O fato concreto é que existem ações deliberadas que procuram gerar instabilidade política no Brasil. Trata-se de um método que segue o péssimo exemplo do ex-presidente americano Donald Trump. Sabedor das dificuldades em se reeleger, ele questionou o modelo de eleição nos Estados Unidos, colocando em risco uma das democracias mais consolidadas do planeta.

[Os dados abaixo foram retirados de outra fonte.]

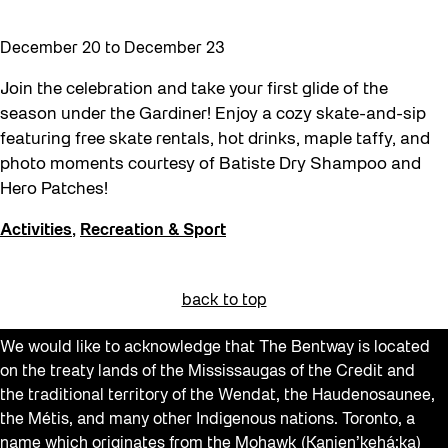
December 20
to
December 23
Join the celebration and take your first glide of the
season under the Gardiner! Enjoy a cozy skate-and-sip
featuring free skate rentals, hot drinks, maple taffy, and
photo moments courtesy of Batiste Dry Shampoo and
Hero Patches!
Activities
,
Recreation & Sport
back to top
We would like to acknowledge that The Bentway is located
on the treaty lands of the Mississaugas of the Credit and
the traditional territory of the Wendat, the Haudenosaunee,
the Métis, and many other Indigenous nations. Toronto, a
name which originates from the Mohawk (Kanien’kehá:ka)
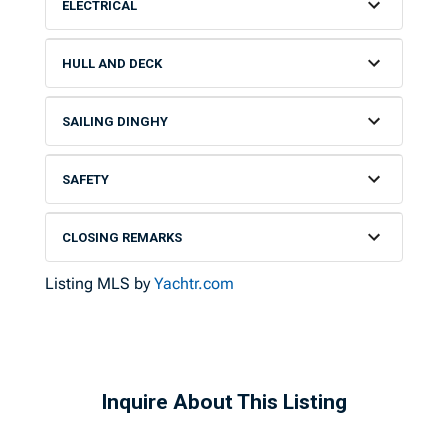
ELECTRICAL
HULL AND DECK
SAILING DINGHY
SAFETY
CLOSING REMARKS
Listing MLS by
Yachtr.com
Inquire About This Listing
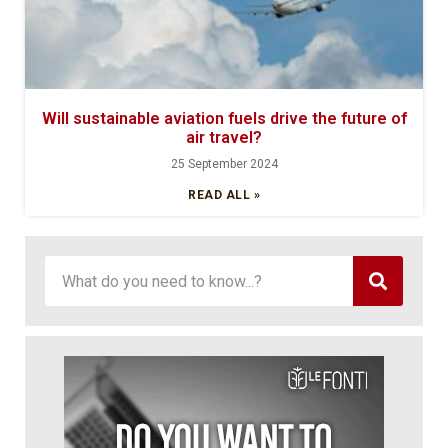
Will sustainable aviation fuels drive the future of
air travel?
25 September 2024
READ ALL »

O movimento de alguns militares de alto coturno reduz o prestígio das Forças Armadas, agora vistas como massa de manobras políticas. A isso se soma a desastrada atuação do ex-ministro da Saúde, general Eduardo Pazuello, ao conduzir o enfrentamento à pandemia de Covid-19. Suas confusões colocaram em xeque até a competência e a capacidade técnica que se imaginava existir dentro dos quartéis.

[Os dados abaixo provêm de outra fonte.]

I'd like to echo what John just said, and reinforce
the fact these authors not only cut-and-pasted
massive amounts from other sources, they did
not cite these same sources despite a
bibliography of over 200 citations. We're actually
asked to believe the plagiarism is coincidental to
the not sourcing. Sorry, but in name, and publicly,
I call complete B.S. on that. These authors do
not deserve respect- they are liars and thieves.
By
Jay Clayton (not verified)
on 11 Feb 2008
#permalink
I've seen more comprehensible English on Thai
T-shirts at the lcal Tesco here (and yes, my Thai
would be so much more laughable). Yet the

Se a maturidade democrática do Brasil é colocada à prova, temos que reagir. As respostas precisam seguir na mesma altura e intensidade dos ataques que a democracia tem sofrido. Aos militares cabe cumprir o papel constitucional. Envolver-se na política é abdicar de uma imagem consolidada de que Exército, Marinha e Aeronáutica são sóbrias instituições de Estado.

É evidente que ninguém vai resolver sozinho todas as mazelas que afetam a nossa sociedade, e as Forças Armadas sempre serão bem vindas para ajudar. Militares e civis devem exercitar direitos e liberdades, mas em função de propósitos comuns. Isso não significa abrir mão de ideais e muito menos de querer impor ideologias.

Essa conversa de ameaça a democracia e voto impresso é tudo tática diversionista pra tirar o foco da tragédia humana por conta da gestão da pandemia, do fracasso na economia, do isolamento internacional e destruição da Amazônia. Vamos parar de perder tempo e tratar do Brasil real.

Temos é que nos juntar e alcançar um mínimo de consenso para construir um projeto de País. Isso é democracia!

*Luiz Claudio Romanelli, advogado e especialista em gestão urbana, é deputado estadual e vice-presidente do PSB do Paraná.